*Exercise prompt*:
Transcribe each line of the material as it is, and drop any picture.

+++ Data records

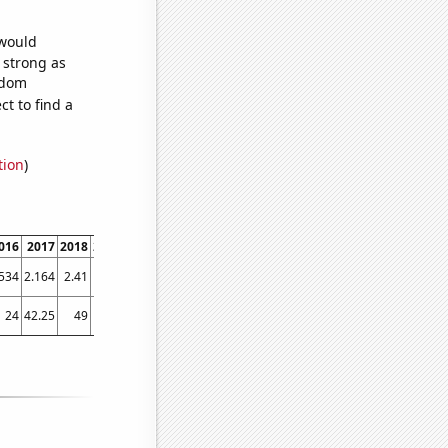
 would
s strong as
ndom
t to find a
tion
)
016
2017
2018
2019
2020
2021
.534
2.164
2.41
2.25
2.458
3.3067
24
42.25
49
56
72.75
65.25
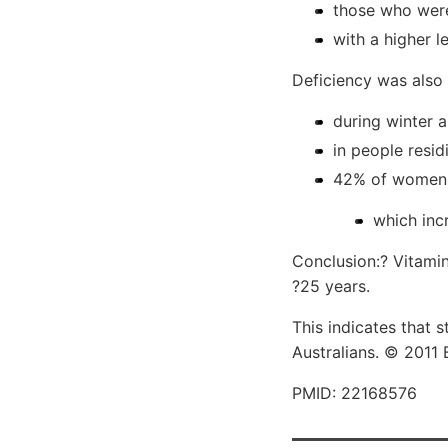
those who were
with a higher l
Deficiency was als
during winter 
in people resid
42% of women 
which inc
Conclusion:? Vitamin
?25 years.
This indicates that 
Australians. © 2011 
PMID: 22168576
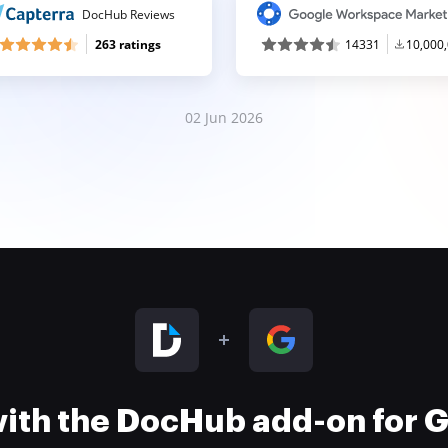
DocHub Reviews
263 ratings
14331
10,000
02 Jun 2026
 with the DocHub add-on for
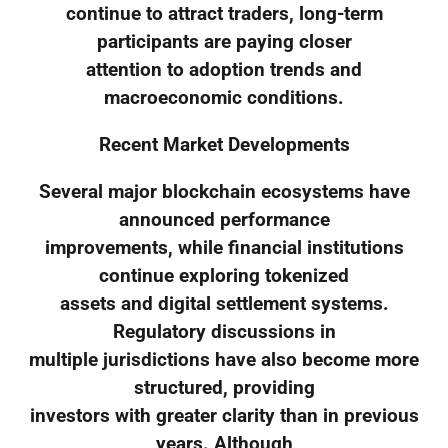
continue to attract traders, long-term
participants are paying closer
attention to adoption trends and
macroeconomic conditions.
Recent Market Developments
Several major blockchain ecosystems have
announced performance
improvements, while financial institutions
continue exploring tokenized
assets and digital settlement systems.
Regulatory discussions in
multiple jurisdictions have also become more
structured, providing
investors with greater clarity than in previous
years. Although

++++++

*Result for this exercise*:
 would
s strong as
ndom
t to find a
tion
)
016
2017
2018
2019
2020
2021
.534
2.164
2.41
2.25
2.458
3.3067
24
42.25
49
56
72.75
65.25
those who were
with a higher l
Deficiency was als
during winter 
in people resid
42% of women 
which inc
Conclusion:? Vitamin
?25 years.
This indicates that 
Australians. © 2011 
PMID: 22168576
DocHub Reviews
263 ratings
14331
10,000
02 Jun 2026
 with the DocHub add-on for
continue to attract traders, long-term
participants are paying closer
attention to adoption trends and
macroeconomic conditions.
Recent Market Developments
Several major blockchain ecosystems have
announced performance
improvements, while financial institutions
continue exploring tokenized
assets and digital settlement systems.
Regulatory discussions in
multiple jurisdictions have also become more
structured, providing
investors with greater clarity than in previous
years. Although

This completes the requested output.